The economic disruptions caused by Covid-19 saw around 77 percent of Bangladesh households lose a proportion of their average monthly income between April and October last year, with 34 percent having at least one member who lost their job, according to a study
The economic disruptions caused by Covid-19 saw around 77 percent of Bangladesh households lose a proportion of their average monthly income between April and October last year, with 34 percent having at least one member who lost their job, according to a study.
The pandemic severely hit low-income communities and the informal economy.
The impacted families consumed their savings and borrowed loans, leading to a decrease of 62 percent in their average monthly savings, as well as an increase in debt by 31 percent, joint research by the Center on International Cooperation at New York University, Brac and UN Women Bangladesh surmised.
The study dwelt on the changes in demographic, economic and social environments in the sub-districts and rural areas of Bangladesh, brought on by the rise in reverse migration during the Covid-19 pandemic, Dhaka Tribune reported.
Leah Zamore, the humanitarian crises program lead at the Center on International Cooperation of New York University, KAM Morshed, senior director of Brac, and Shoko Ishikawa, country representative of UN Women Bangladesh, were among the researchers.
The study also found that 25 percent of returnee migrant households expressed concern over repayment of their outstanding migration loans, amounting to a maximum of 700,000 Bangladeshi rupees.
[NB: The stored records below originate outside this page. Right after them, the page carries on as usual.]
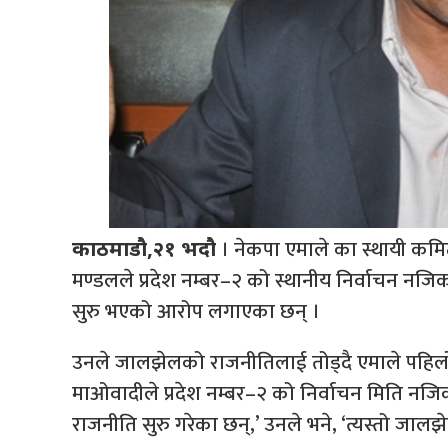
। नेकपा एमाले का स्थायी कमिटी
काठमाडौ,२१ भदौ
मण्डलले प्रदेश नम्बर–२ को स्थानीय निर्वाचन नजि
सुरु भएको आरोप लगाएका छन् ।
उनले जालझेलको राजनीतिलाई तोड्दै एमाले पहिलो शक्
माओवादीले प्रदेश नम्बर–२ को निर्वाचन मिति नजि
राजनीति सुरु गरेका छन्,’ उनले भने, ‘त्यस्तो जालझ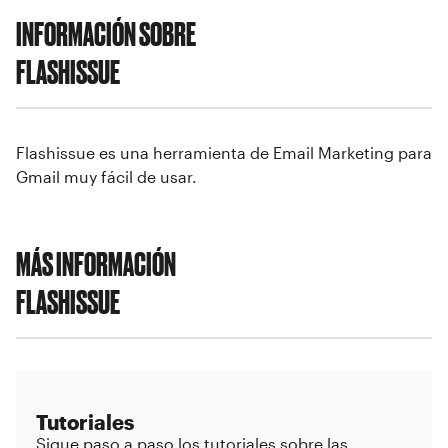
INFORMACIÓN SOBRE
FLASHISSUE
Flashissue es una herramienta de Email Marketing para
Gmail muy fácil de usar.
MÁS INFORMACIÓN
FLASHISSUE
Tutoriales
Sigue paso a paso los tutoriales sobre las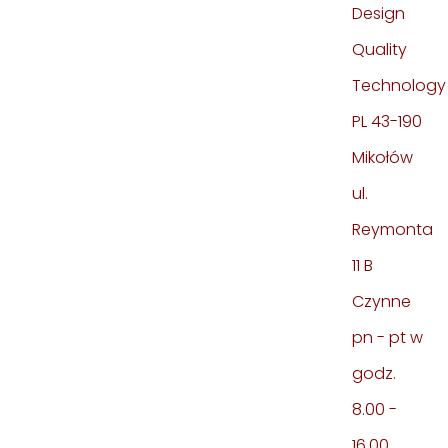
Design
Quality
Technology
PL 43-190
Mikołów
ul.
Reymonta
11 B
Czynne
pn - pt w
godz.
8.00 -
16.00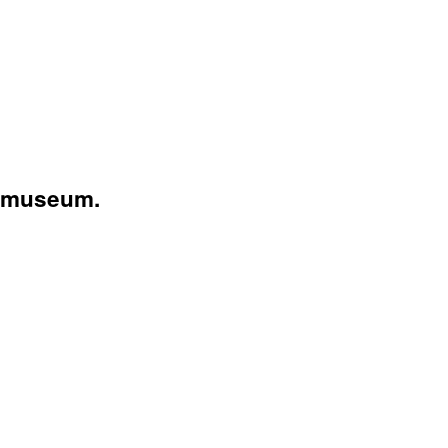
s museum.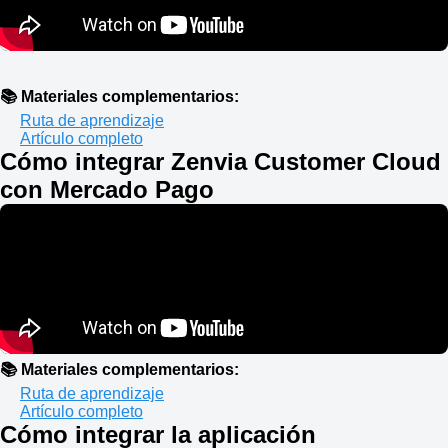
📚 Materiales complementarios:
Ruta de aprendizaje
Artículo completo
Cómo integrar Zenvia Customer Cloud
con Mercado Pago
📚 Materiales complementarios:
Ruta de aprendizaje
Artículo completo
Cómo integrar la aplicación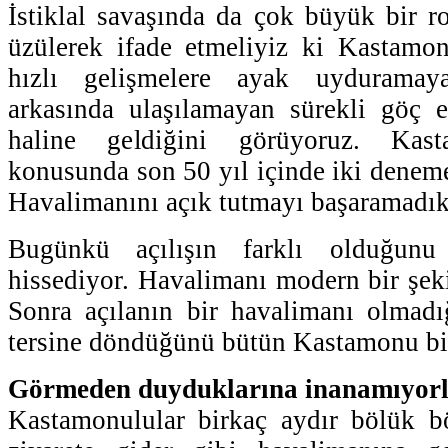
İstiklal savaşında da çok büyük bir r
üzülerek ifade etmeliyiz ki Kastam
hızlı gelişmelere ayak uyduramay
arkasında ulaşılamayan sürekli göç e
haline geldiğini görüyoruz. Kas
konusunda son 50 yıl içinde iki denem
Havalimanını açık tutmayı başaramadık
Bugünkü açılışın farklı olduğun
hissediyor. Havalimanı modern bir şeki
Sonra açılanın bir havalimanı olmadığ
tersine döndüğünü bütün Kastamonu bil
Görmeden duyduklarına inanamıyor
Kastamonulular birkaç aydır bölük bö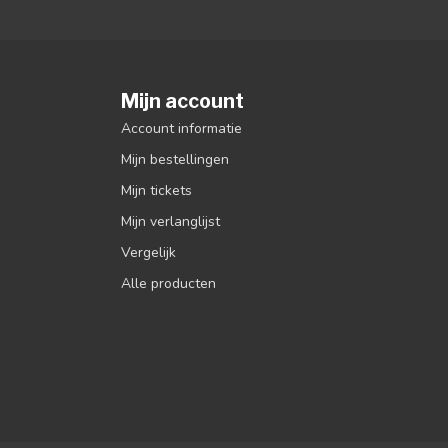
Mijn account
Account informatie
Mijn bestellingen
Mijn tickets
Mijn verlanglijst
Vergelijk
Alle producten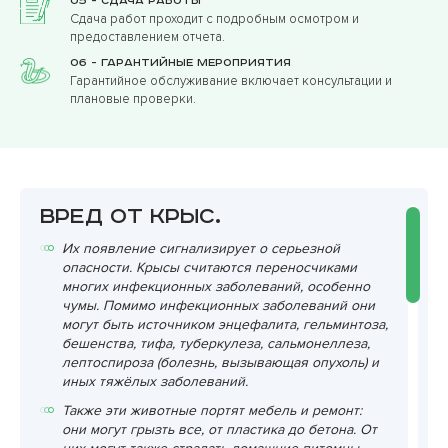
05 - Сдача работы
Сдача работ проходит с подробным осмотром и
предоставлением отчета.
06 - Гарантийные мероприятия
Гарантийное обслуживание включает консультации и
плановые проверки.
Вред от крыс.
Их появление сигнализирует о серьезной
опасности. Крысы считаются переносчиками
многих инфекционных заболеваний, особенно
чумы. Помимо инфекционных заболеваний они
могут быть источником энцефалита, гельминтоза,
бешенства, тифа, туберкулеза, сальмонеллеза,
лептоспироза (болезнь, вызывающая опухоль) и
иных тяжёлых заболеваний.
Также эти животные портят мебель и ремонт:
они могут грызть все, от пластика до бетона. От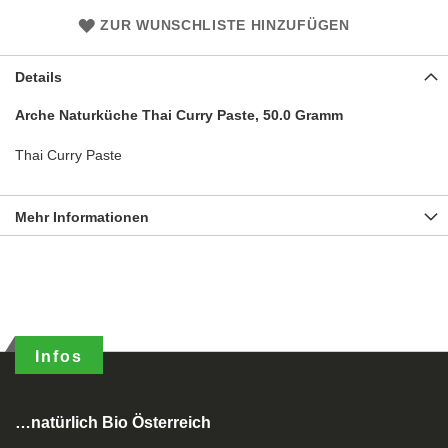
ZUR WUNSCHLISTE HINZUFÜGEN
Details
Arche Naturküche Thai Curry Paste, 50.0 Gramm
Thai Curry Paste
Mehr Informationen
Infos
…natürlich Bio Österreich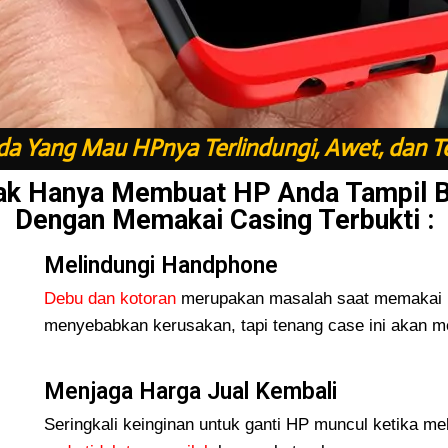
a Yang Mau HPnya Terlindungi, Awet, dan T
ak Hanya Membuat HP Anda Tampil 
Dengan Memakai Casing Terbukti :
Melindungi Handphone
Debu dan kotoran
merupakan masalah saat memakai H
menyebabkan kerusakan, tapi tenang case ini akan me
Menjaga Harga Jual Kembali
Seringkali keinginan untuk ganti HP muncul ketika me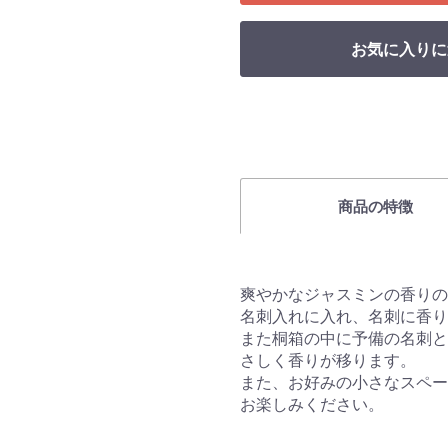
お気に入りに
商品の特徴
爽やかなジャスミンの香りの
名刺入れに入れ、名刺に香り
また桐箱の中に予備の名刺と
さしく香りが移ります。
また、お好みの小さなスペー
お楽しみください。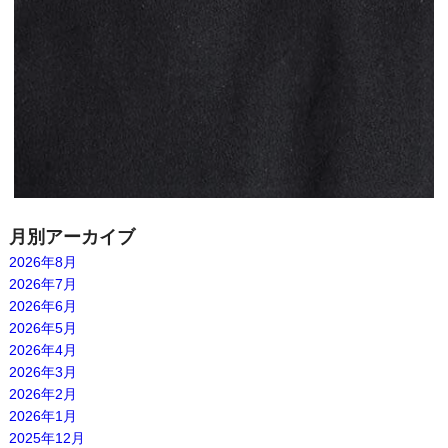
月別アーカイブ
2026年8月
2026年7月
2026年6月
2026年5月
2026年4月
2026年3月
2026年2月
2026年1月
2025年12月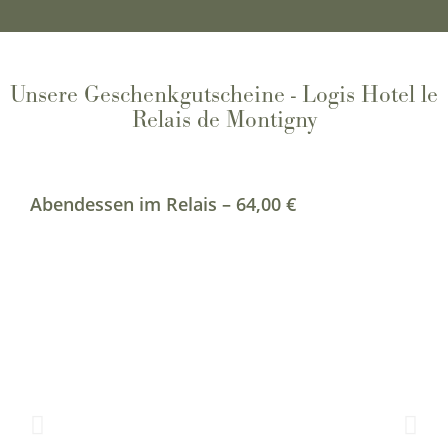
Unsere Geschenkgutscheine - Logis Hotel le
Relais de Montigny
Abendessen im Relais – 64,00 €
L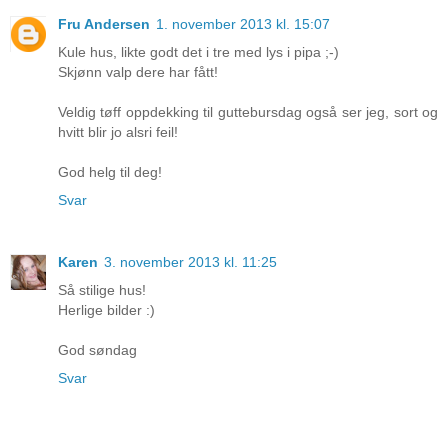
Fru Andersen
1. november 2013 kl. 15:07
Kule hus, likte godt det i tre med lys i pipa ;-)
Skjønn valp dere har fått!
Veldig tøff oppdekking til guttebursdag også ser jeg, sort og
hvitt blir jo alsri feil!
God helg til deg!
Svar
Karen
3. november 2013 kl. 11:25
Så stilige hus!
Herlige bilder :)
God søndag
Svar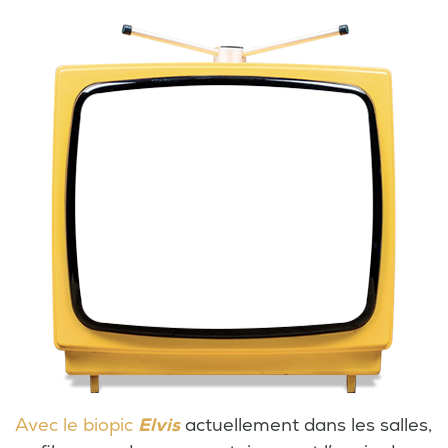
Avec le biopic
Elvis
actuellement dans les salles,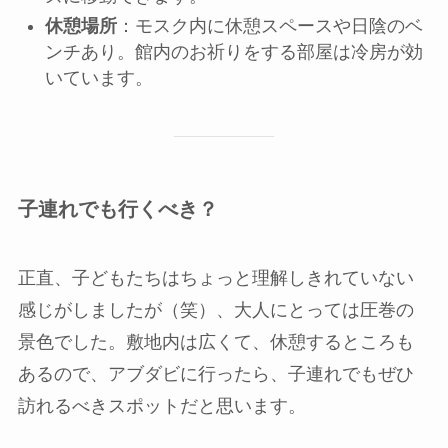
休憩場所
：モスク内に休憩スペースや日陰のベ
ンチあり。館内のお祈りをする部屋は冷房が効
いています。
子連れでも行くべき？
正直、子どもたちはちょっと理解しきれていない
感じがしましたが（笑）、大人にとっては圧巻の
景色でした。敷地内は広くて、休憩するところも
あるので、アブダビに行ったら、子連れでもぜひ
訪れるべきスポットだと思います。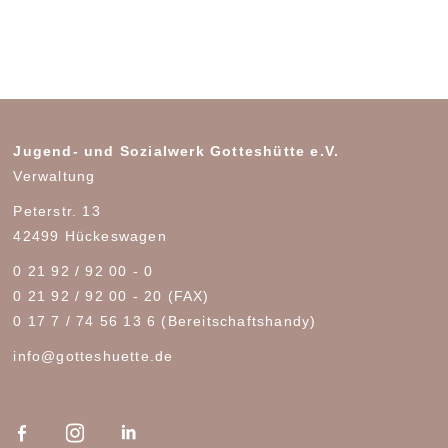
FREIE PLÄTZE
HELFEN
KONTAKT
TERMINE
Jugend- und Sozialwerk Gotteshütte e.V.
Verwaltung
Peterstr. 13
42499 Hückeswagen
0 21 92 / 92 00 - 0
0 21 92 / 92 00 - 20 (FAX)
0 17 7 / 74 56 13 6
(Bereitschaftshandy)
info@gotteshuette.de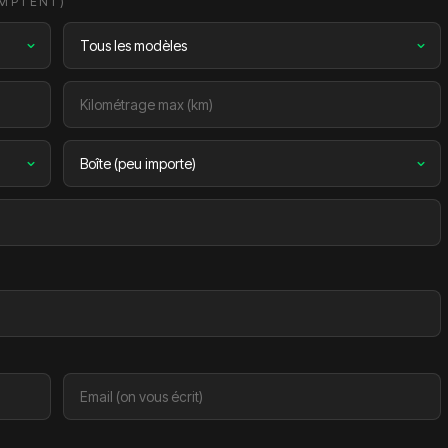
OMPTENT)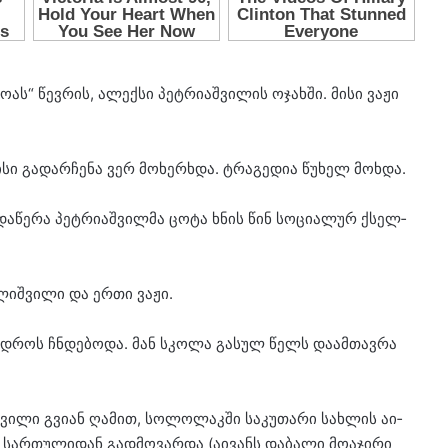
­ას“ წევ­რის, ალექ­სი პეტ­რი­აშ­ვი­ლის ოჯახ­ში. მისი ვაჟი
მისი გა­დარ­ჩე­ნა ვერ მო­ხერ­ხდა. ტრა­გე­დია წუ­ხელ მოხ­და.
 და­წე­რა პეტ­რი­აშ­ვილ­მა ცოტა ხნის წინ სო­ცი­ა­ლურ ქსელ­
­ლიშ­ვი­ლი და ერთი ვაჟი.
 დროს ჩნდე­ბო­და. მან სკო­ლა გა­სულ წელს და­ამ­თავ­რა
ი­ლი გვი­ან ღა­მით, სო­ლო­ლაკ­ში სა­კუ­თა­რი სახ­ლის აი­
მე სარ­თუ­ლი­დან გად­მო­ვარ­და (აი­ვანს და­ბა­ლი მო­ა­ჯი­რი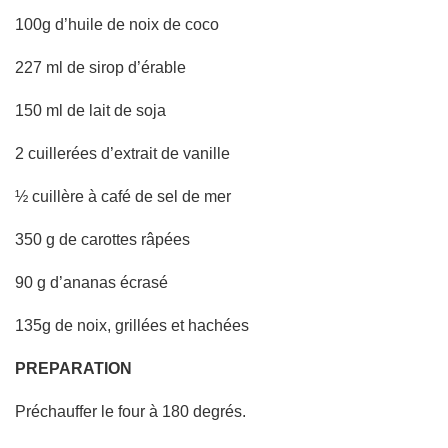
100g d’huile de noix de coco
227 ml de sirop d’érable
150 ml de lait de soja
2 cuillerées d’extrait de vanille
½ cuillère à café de sel de mer
350 g de carottes râpées
90 g d’ananas écrasé
135g de noix, grillées et hachées
PREPARATION
Préchauffer le four à 180 degrés.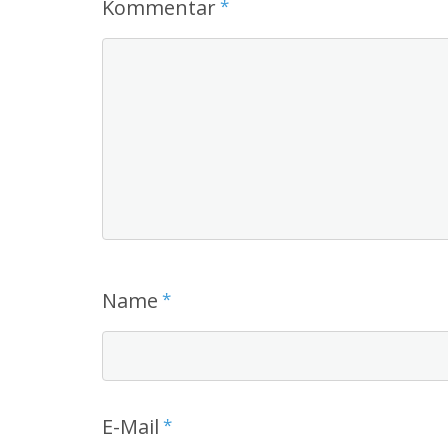
Kommentar
*
Name
*
E-Mail
*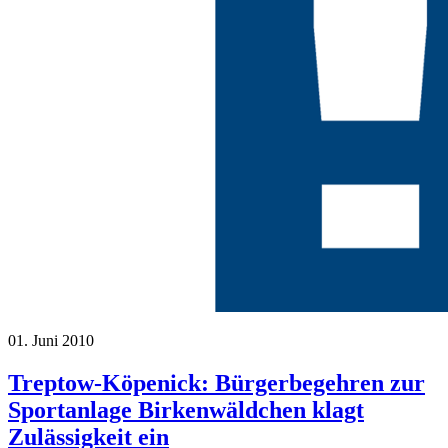
01. Juni 2010
Treptow-Köpenick: Bürgerbegehren zur
Sportanlage Birkenwäldchen klagt
Zulässigkeit ein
Forty-four percent of the respondents reported being unable to find any income-generating work.
The research has also discovered a higher incidence of child marriage in Bangladesh during the pandemic. Of the marriages that occurred during the period of the survey, more than 77 percent of the brides were below 18 years, and 61 percent below 16. Consequently, the expected crude birth rate in the rural areas went up.
“Bangladesh is one of those countries where schools remain closed for over one and a half years although digital learning opportunities for children are quite inadequate, particularly in the rural areas.
“Long periods of closed schools have implications on child marriage at an alarming rate, and economic challenges are forcing families to get their daughters married off. We need to ensure social protection measures so that families do not resort to such decisions,” said Ishikawa.